Note: This license has also been called the “New BSD License” or “Modified BSD License”.
> See also the 2-clause BSD License.

> Copyright <YEAR> <COPYRIGHT HOLDER>
Redistribution and use in source and binary forms, with or without modification, are permitted provided that the following conditions are met:
1.
> Redistributions of source code must retain the above copyright notice, this list of conditions and the following disclaimer.

> 2. Redistributions in binary form must reproduce the above copyright notice, this list of conditions and the following disclaimer in the documentation and/or other materials provided with the distribution.

> 3.
> Neither the name of the copyright holder nor the names of its contributors may be used to endorse or promote products derived from this software without specific prior written permission.

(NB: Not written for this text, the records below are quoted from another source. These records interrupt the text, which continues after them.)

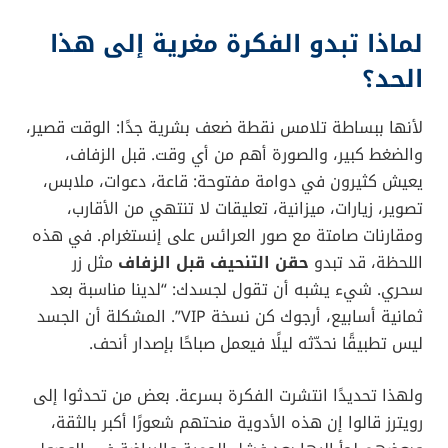
لماذا تبدو الفكرة مغرية إلى هذا
الحد؟
لأنها ببساطة تلامس نقطة ضعف بشرية جدًا: الوقت قصير،
والضغط كبير، والصورة أهم من أي وقت. قبل الزفاف،
يعيش كثيرون في دوامة مفتوحة: قاعة، دعوات، ملابس،
تصوير، زيارات، ميزانية، تعليقات لا تنتهي من الأقارب،
ومقارنات صامتة مع صور العرائس على إنستغرام. في هذه
اللحظة، قد تبدو
حقن التنحيف قبل الزفاف
مثل زر
سحري. شيء يشبه أن تقول لجسدك: “لدينا مناسبة بعد
ثمانية أسابيع، أرجوك كن نسخة VIP”. المشكلة أن الجسد
ليس تطبيقًا نحدّثه ليلًا فيعمل صباحًا بإصدار أنحف.
ولهذا تحديدًا انتشرت الفكرة بسرعة. بعض من تحدثوا إلى
رويترز قالوا إن هذه الأدوية منحتهم شعورًا أكبر بالثقة،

> THIS SOFTWARE IS PROVIDED BY THE COPYRIGHT HOLDERS AND CONTRIBUTORS “AS IS” AND
> ANY EXPR

One common use case for natural language work is to compare texts. For example, with those open source licenses we can download their text, parse, then compare [similarity](https://spacy.io/api/doc#similarity) metrics among them:

In [48]:
pairs = [
    ["mit", "asl"],
    ["asl", "bsd"],
    ["bsd", "mit"]
]

for a, b in pairs:
    print(a, b, lic[a].similarity(lic[b]))

mit asl 0.8862448744868231
asl bsd 0.8782760959660898
bsd mit 0.9709998634392837


That is interesting, since the [BSD](https://opensource.org/licenses/BSD-3-Clause) and [MIT](https://opensource.org/licenses/MIT) licenses appear to be the most similar documents.
In fact they are closely related.

Admittedly, there was some extra text included in each document due to the OSI disclaimer in the footer – but this provides a reasonable approximation for comparing the licenses.